Following the military coup of 2006, the Military dismissed Chief Justice Daniel Fatiaki and appointed the more pliable Anthony Gates in his place. Following a Court of Appeal decision in 2009 that the Military-backed interim government was illegal, President Ratu Josefa Iloilo abrogated the constitution, dismissed all judges, and reappointed the interim government. Some judges were subsequently reappointed and some were not.

=== Local government ===

There are four administrative divisions (Central, Eastern, Northern and Western), each under the charge of a commissioner appointed by the central government. The divisions are further subdivided into fourteen provinces, each of which has a provincial council. In addition, the island of Rotuma has the status of a dependency, and enjoys a degree of internal autonomy, with its own island council.

Ethnic Fijians have their own administration in which councils preside over a hierarchy of provinces, districts, and villages. The councils deal with all matters affecting ethnic Fijians. The 55‑member Great Council of Chiefs (Bose Levu Vakaturaga in Fijian) included 3 representatives from each of Fiji's 14 provinces and 1 dependency, 3 ex-officio members (the President, Vice-President, and Prime Minister), and 6 government appointees; former prime minister Sitiveni Rabuka was a life-member. The Great Council of Chiefs advised the government, and also functioned as an electoral college to appoint the president of the republic, as well as 14 of the 32 Senators. This prerogative of the Council was delegated to the 14 provincial councils, each choosing one senator. It was a constitutional oddity that even though Fiji became a Republic in 1987, Queen Elizabeth II was by the Great Council of Chiefs as the Tui Viti, the Paramount Chief, until 2012, when the council was disestablished.

Suva, Lautoka, and nine other towns have municipal governments, with city or town councils, each chaired by a mayor. These are responsible for the local affairs of all citizens, and are elected by universal suffrage.

== Contentious issues ==
Most of Fiji's political controversies are related to the ethnic fault line that characterises Fijian politics. Fiji's former constitution imposed disabilities on a group that constitutes a large part of the population on the pretended basis of race. It has caused an exodus of the Indians, who until the late 1980s formed a slight majority in Fiji.

=== Land tenure ===
One of the main issues that has fuelled the contention over the years is land tenure. Indigenous Fijian communities very closely identify themselves with their land. In 1909 near the peak of the inflow of indentured Indian labourers, the land ownership pattern was frozen and further sales prohibited. Today over 80% of the land is held by indigenous Fijians, under the collective ownership of the traditional Fijian clans. Indo-Fijians produce over 90% of the sugar crop but must lease the land they work from its ethnic Fijian owners instead of being able to buy it outright. The leases have been generally for 10 years, although they are usually renewed for two 10‑year extensions. Many Indo-Fijians argue that these terms do not provide them with adequate security and have pressed for renewable 30‑year leases, while many ethnic Fijians fear that an Indo-Fijian government would erode their control over the land.

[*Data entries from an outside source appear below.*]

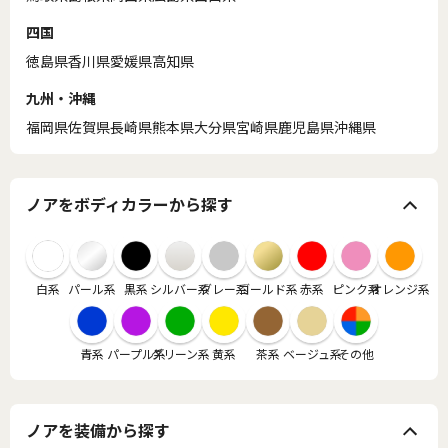
四国
徳島県
香川県
愛媛県
高知県
九州・沖縄
福岡県
佐賀県
長崎県
熊本県
大分県
宮崎県
鹿児島県
沖縄県
ノアをボディカラーから探す
白系
パール系
黒系
シルバー系
グレー系
ゴールド系
赤系
ピンク系
オレンジ系
青系
パープル系
グリーン系
黄系
茶系
ベージュ系
その他
ノアを装備から探す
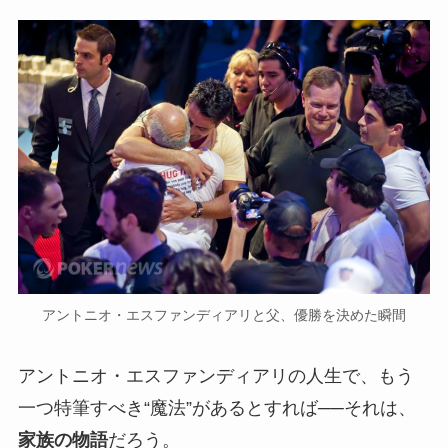
アントニオ・エスファンディアリと父、優勝を決めた瞬間
アントニオ・エスファンディアリの人生で、もう
一つ特筆すべき“魔法”があるとすれば──それは、
家族の物語
だろう。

The Indo-Fijian parties' major voting bloc is made up of sugarcane farmers. The farmers' main tool of influence has been their ability to galvanise widespread boycotts of the sugar industry, thereby crippling the economy.

=== Citizenship and residency issues ===
Multiple citizenship, previously prohibited under the 1997 constitution (abrogated April 2009), has been permitted since the April 2009 Citizenship Decree and established as a right under Section 5(4) of the September 2013 Constitution.